Symmetric Enclosure

After noting the edges intersecting the template and attenuating them appropriately, the edges are sorted into 32 angular bins depending on the region of the template they fall under. Figure  displays the division of the model by a ray emanating from its center at 32 angular intervals to form these bins.
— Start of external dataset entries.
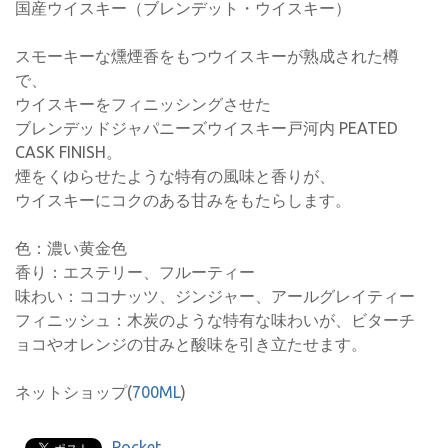
国産ウイスキー（ブレンデット・ウイスキー）
スモーキーな燻煙香をもつウイスキーが熟成された樽
で、
ウイスキーをフィニッシングさせた
ブレンデッドジャパニーズウイスキー戸河内 PEATED
CASK FINISH。
煙をくゆらせたような特有の風味と香りが、
ウイスキーにコクのある甘みをもたらします。
色：濃い黄金色
香り：エステリー、フルーティー
味わい：ココナッツ、ジンジャー、アールグレイティー
フィニッシュ：木炭のような特有な味わいが、ビターチ
ョコやオレンジの甘みと酸味を引き立たせます。
ネットショップ(
700ML
)
Pocket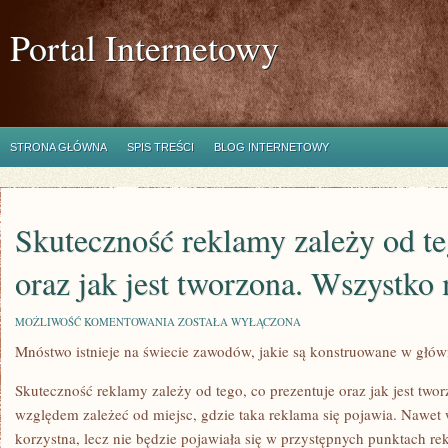
Portal Internetowy
STRONA GŁÓWNA
SPIS TREŚCI
BLOG INTERNETOWY
Skuteczność reklamy zależy od te
oraz jak jest tworzona. Wszystko
SKUTECZNOŚĆ
MOŻLIWOŚĆ KOMENTOWANIA
ZOSTAŁA WYŁĄCZONA
REKLAMY
Mnóstwo istnieje na świecie zawodów, jakie są konstruowane w głów
ZALEŻY
OD
TEGO,
Skuteczność reklamy zależy od tego, co prezentuje oraz jak jest tw
CO
OPISUJE
względem zależeć od miejsc, gdzie taka reklama się pojawia. Nawet
ORAZ
korzystna, lecz nie będzie pojawiała się w przystępnych punktach re
JAK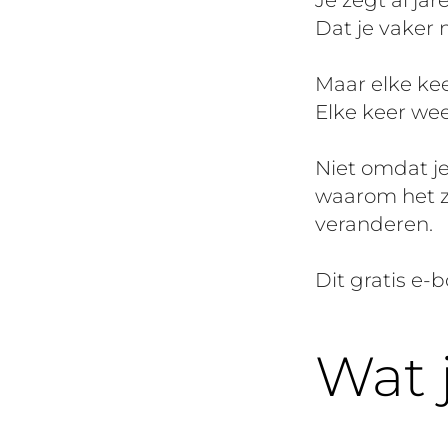
Je zegt al jar
Dat je vaker 
Maar elke kee
Elke keer weer
Niet omdat je
waarom het zo
veranderen.
Dit gratis e-
Wat j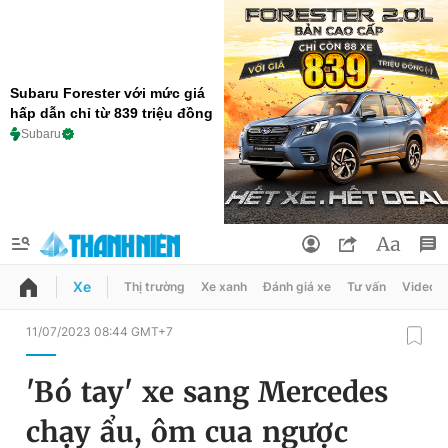
Subaru Forester với mức giá
hấp dẫn chỉ từ 839 triệu đồng
Subaru
Xe
Thị trường
Xe xanh
Đánh giá xe
Tư vấn
Video
QUẢNG CÁO
ĐẶT BÁO
11/07/2023 08:44 GMT+7
Thông tin tài khoản
'Bó tay' xe sang Mercedes
Đổi mật khẩu
Chuyên mục
chạy ẩu, ôm cua ngược
Tin đã lưu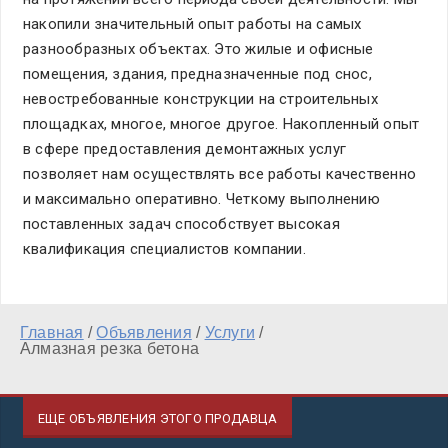
накопили значительный опыт работы на самых
разнообразных объектах. Это жилые и офисные
помещения, здания, предназначенные под снос,
невостребованные конструкции на строительных
площадках, многое, многое другое. Накопленный опыт
в сфере предоставления демонтажных услуг
позволяет нам осуществлять все работы качественно
и максимально оперативно. Четкому выполнению
поставленных задач способствует высокая
квалификация специалистов компании.
Главная
/
Объявления
/
Услуги
/
Алмазная резка бетона
ЕЩЕ ОБЪЯВЛЕНИЯ ЭТОГО ПРОДАВЦА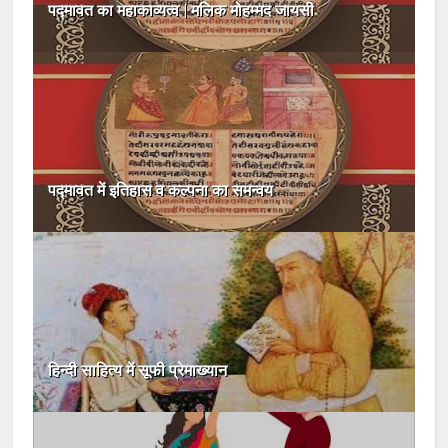
पद्मावत का महाकाव्यत्व | मलिक मोहम्मद जायसी
प‌द्मावत में इतिहास व कल्पना का समन्वय
हिन्दी साहित्य में सूफी प्रेमाख्यान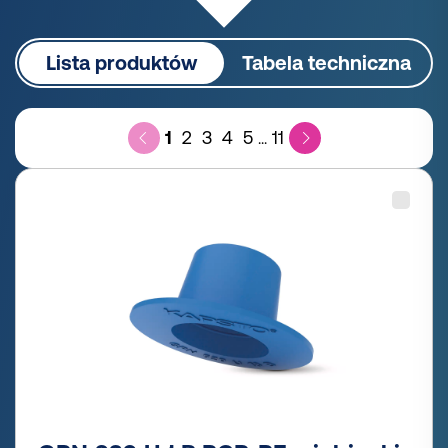
Lista produktów
Tabela techniczna
1
2
3
4
5
11
...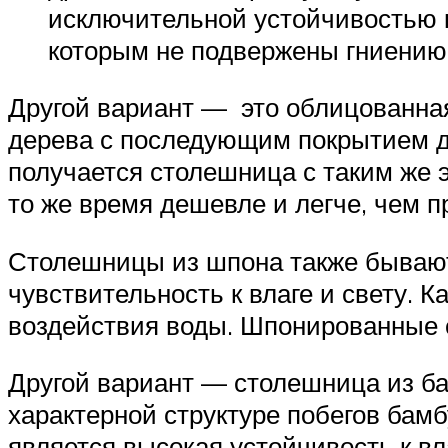
исключительной устойчивостью к 
которым не подвержены гниению
Другой вариант — это облицованная
дерева с последующим покрытием др
получается столешница с таким же э
то же время дешевле и легче, чем п
Столешницы из шпона также бывают 
чувствительность к влаге и свету. 
воздействия воды. Шпонированные 
Другой вариант — столешница из ба
характерной структуре побегов бам
является высокая устойчивость к вл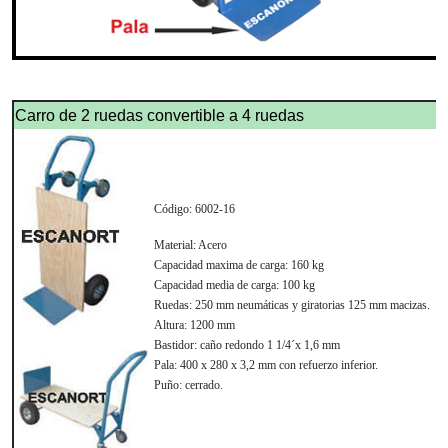
Carro de 2 ruedas convertible a 4 ruedas
Código:
6002-16
Material:
Acero
Capacidad maxima de carga:
160 kg
Capacidad media de carga:
100 kg
Ruedas:
250 mm neumáticas y giratorias 125 mm macizas.
Altura:
1200 mm
Bastidor:
caño redondo 1 1/4´x 1,6 mm
Pala:
400 x 280 x 3,2 mm con refuerzo inferior.
Puño:
cerrado.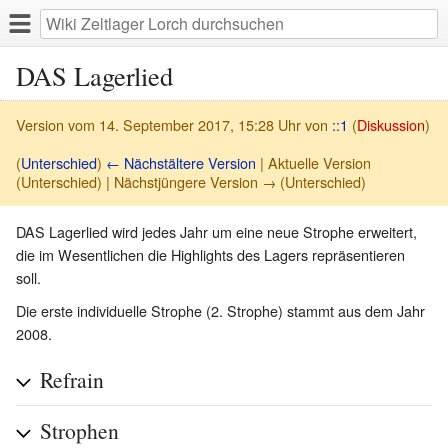
DAS Lagerlied
Version vom 14. September 2017, 15:28 Uhr von
::1
(
Diskussion
)
(
Unterschied
)
← Nächstältere Version
| Aktuelle Version
(Unterschied) | Nächstjüngere Version → (Unterschied)
DAS Lagerlied wird jedes Jahr um eine neue Strophe erweitert,
die im Wesentlichen die Highlights des Lagers repräsentieren
soll.
Die erste individuelle Strophe (2. Strophe) stammt aus dem Jahr
2008.
Refrain
Strophen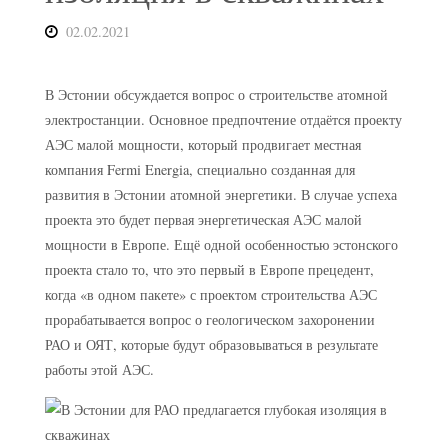
02.02.2021
В Эстонии обсуждается вопрос о строительстве атомной
электростанции. Основное предпочтение отдаётся проекту
АЭС малой мощности, который продвигает местная
компания Fermi Energia, специально созданная для
развития в Эстонии атомной энергетики. В случае успеха
проекта это будет первая энергетическая АЭС малой
мощности в Европе. Ещё одной особенностью эстонского
проекта стало то, что это первый в Европе прецедент,
когда «в одном пакете» с проектом строительства АЭС
прорабатывается вопрос о геологическом захоронении
РАО и ОЯТ, которые будут образовываться в результате
работы этой АЭС.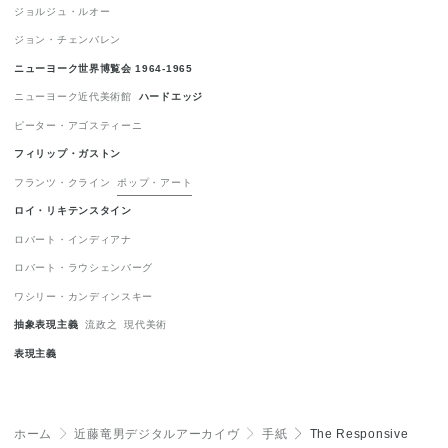
ジョルジュ・ルオー
抽象表現主義
1
流政之
1
現代美術
1
ジョン・チェンバレン
表現主義
1
ニューヨーク世界博覧会 1964-1965
ニューヨーク近代美術館
ハードエッジ
ピーター・アゴスティーニ
フィリップ・ガストン
フランツ・クライン
ポップ・アート
ロイ・リキテンスタイン
ロバート・インディアナ
ロバート・ラウシェンバーグ
ワシリー・カンディンスキー
抽象表現主義
流政之
現代美術
表現主義
ホーム
＞
近藤竜男デジタルアーカイヴ
＞
手紙
＞
The Responsive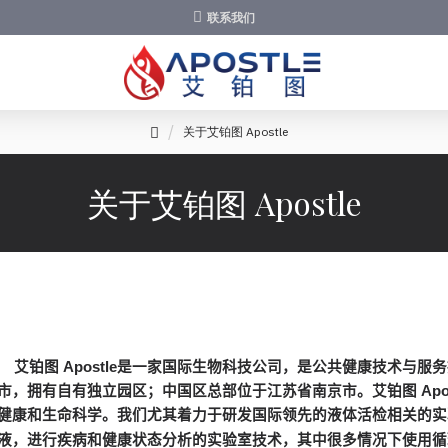
联系我们
关于艾铂图 Apostle
关于艾铂图 Apostle
艾铂图
Apostle
是一家国际生物科技公司，是公共健康技术与服务
市，拥有自有独立园区；中国区总部位于江苏省南京市。艾铂图
Apo
健康和生命科学。我们尤其着力于研发国际领先的液体活检相关的实
液，进行疾病和健康状态分析的实验室技术，其中很多情况下使用循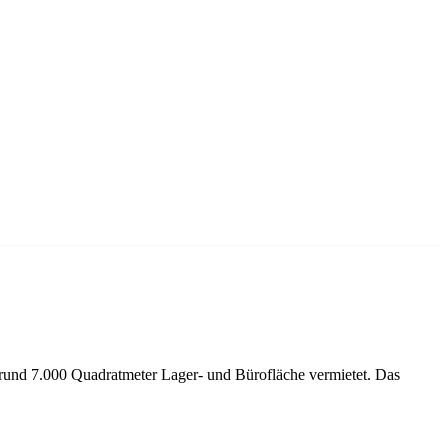
und 7.000 Quadratmeter Lager- und Bürofläche vermietet. Das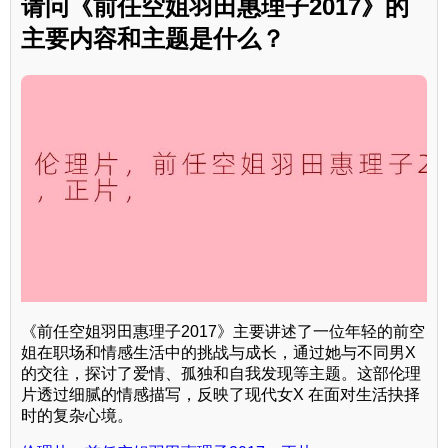
请问《前任空姐羽田惠理子2017》的
主要内容和主题是什么？
《前任空姐羽田惠理子2017》主要讲述了一位年轻的前空
姐在职场和情感生活中的挑战与成长，通过她与不同男X
的交往，探讨了爱情、孤独和自我发现等主题。这部伦理
片透过细腻的情感描写，反映了现代女X 在面对生活抉择
时的复杂心境。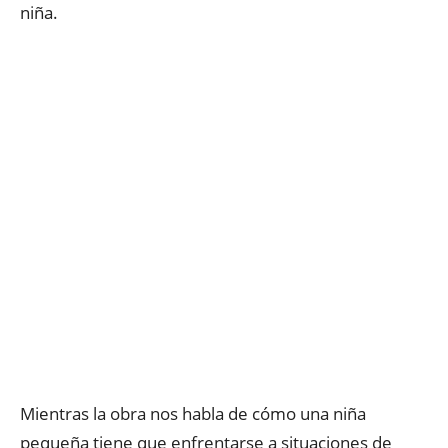
niña.
Mientras la obra nos habla de cómo una niña
pequeña tiene que enfrentarse a situaciones de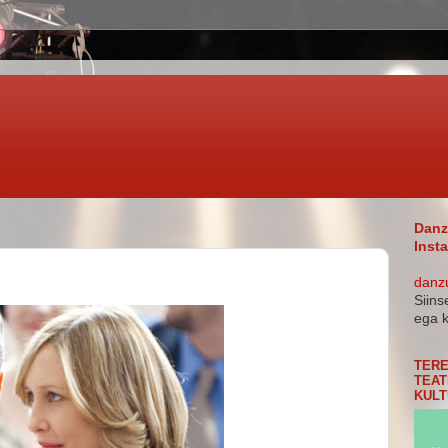
Danz
Inst
danz
Siins
ega k
TERE
TEAT
KULT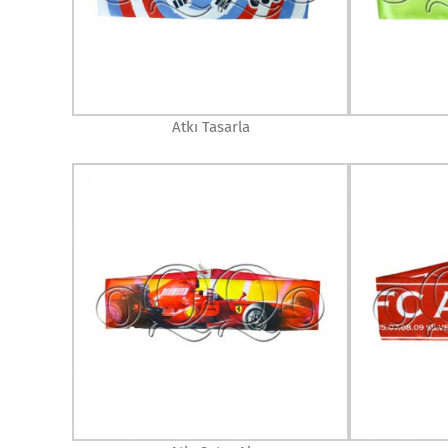
Atkı Tasarla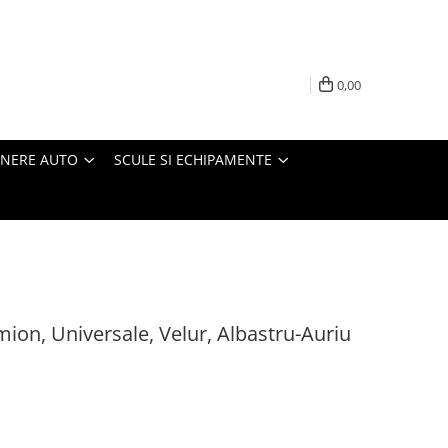
0,00
INERE AUTO
SCULE SI ECHIPAMENTE
ion, Universale, Velur, Albastru-Auriu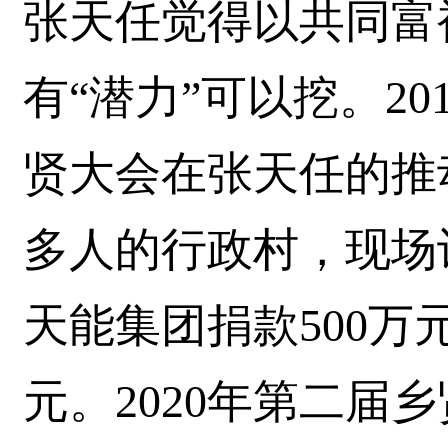
张天任觉得以共同富
有“潜力”可以挖。20
贤大会在张天任的推动
多人的行政村，现场认
天能集团捐款500万
元。2020年第二届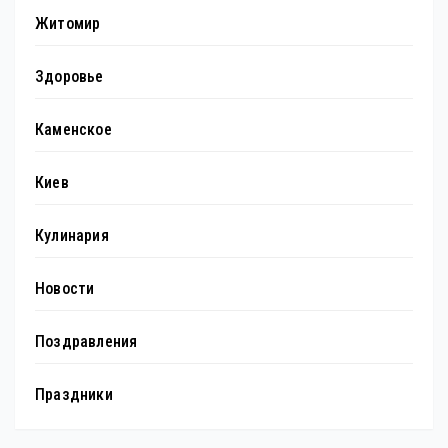
Житомир
Здоровье
Каменское
Киев
Кулинария
Новости
Поздравления
Праздники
Within each bin i, the strongest projected edge magnitude is stored as $\lambda_{i}$ . In this way, we form an angular profile of the edge data as shown in Figure . Symmetric enclosure is then computed by summing the contribution to symmetry of each pair of bins as in Equation  which is derived from Equation  [20]:

$$SE=\sum_{i=1}^{32}\sum_{j=1}^{32} \lambda_{i} \lambda_{j} \sin(\frac{\vartheta_{i} - \vartheta_{j}}{2})$$ (2.9)

$\vartheta_{i}$

Angular position of i^th bin

$\lambda_{i}$

Peak projected edge magnitude in i^th bin

  

Figure 2.16: Splitting templates into angular bins

  

Figure 2.17: Computing the angular profile of a contour

Due to the pixelization of the edge data, smaller templates will not overlap enough pixels in the edge map to trigger each of their 32 angular bins. Thus, small templates will yield consistently lower values of SE. Therefore each template's output is normalized and presented as a percentage of the possible peak output of the template. For each template, we compute the maximum possible value of SE. The final output is a value from 0 to 100% allowing the implementation of a template-independent threshold on SE. Thus, resolution variations in the image due to scaling and discretization will not affect the response of our template-based symmetry detection.